ASSIGNMENT: When you reach the line with "أكثر من 18 مليون سائح" in the data below, begin printing lines exactly, and stop once the line with "ನೀಡುವಂತೆ ಕೈಗಾರಿಕಾ ತರಬೇತಿ ಸಂಸ್ಥೆಗಳು" has been printed.

=== DATA SUPPLIED ===

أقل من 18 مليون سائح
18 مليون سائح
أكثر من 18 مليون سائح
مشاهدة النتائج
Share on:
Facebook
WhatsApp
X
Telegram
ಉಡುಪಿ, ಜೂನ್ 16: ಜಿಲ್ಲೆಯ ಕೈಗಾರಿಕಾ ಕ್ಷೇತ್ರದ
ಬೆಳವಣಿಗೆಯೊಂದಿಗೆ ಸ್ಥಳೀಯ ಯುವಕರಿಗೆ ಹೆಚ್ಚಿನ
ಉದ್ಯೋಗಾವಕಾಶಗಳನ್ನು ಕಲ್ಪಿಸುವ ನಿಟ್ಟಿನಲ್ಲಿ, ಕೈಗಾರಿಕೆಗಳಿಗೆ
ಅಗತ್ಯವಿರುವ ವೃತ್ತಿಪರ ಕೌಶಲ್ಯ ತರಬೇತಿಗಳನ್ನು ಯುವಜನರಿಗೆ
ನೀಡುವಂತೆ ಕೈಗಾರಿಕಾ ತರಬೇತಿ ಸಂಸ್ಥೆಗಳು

===
=== DATA SUPPLIED ===

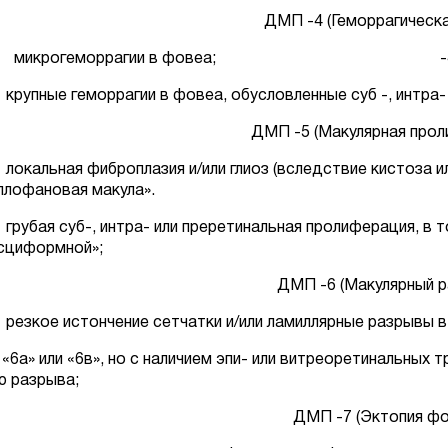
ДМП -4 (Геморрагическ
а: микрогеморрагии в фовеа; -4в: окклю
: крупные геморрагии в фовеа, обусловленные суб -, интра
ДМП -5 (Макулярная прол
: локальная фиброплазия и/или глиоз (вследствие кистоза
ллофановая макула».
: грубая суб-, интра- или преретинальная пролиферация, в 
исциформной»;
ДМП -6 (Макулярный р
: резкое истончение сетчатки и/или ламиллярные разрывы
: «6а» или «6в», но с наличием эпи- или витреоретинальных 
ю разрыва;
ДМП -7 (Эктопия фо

===

WRITTEN SOLUTION:
أكثر من 18 مليون سائح
مشاهدة النتائج
Share on:
Facebook
WhatsApp
X
Telegram
ಉಡುಪಿ, ಜೂನ್ 16: ಜಿಲ್ಲೆಯ ಕೈಗಾರಿಕಾ ಕ್ಷೇತ್ರದ
ಬೆಳವಣಿಗೆಯೊಂದಿಗೆ ಸ್ಥಳೀಯ ಯುವಕರಿಗೆ ಹೆಚ್ಚಿನ
ಉದ್ಯೋಗಾವಕಾಶಗಳನ್ನು ಕಲ್ಪಿಸುವ ನಿಟ್ಟಿನಲ್ಲಿ, ಕೈಗಾರಿಕೆಗಳಿಗೆ
ಅಗತ್ಯವಿರುವ ವೃತ್ತಿಪರ ಕೌಶಲ್ಯ ತರಬೇತಿಗಳನ್ನು ಯುವಜನರಿಗೆ
ನೀಡುವಂತೆ ಕೈಗಾರಿಕಾ ತರಬೇತಿ ಸಂಸ್ಥೆಗಳು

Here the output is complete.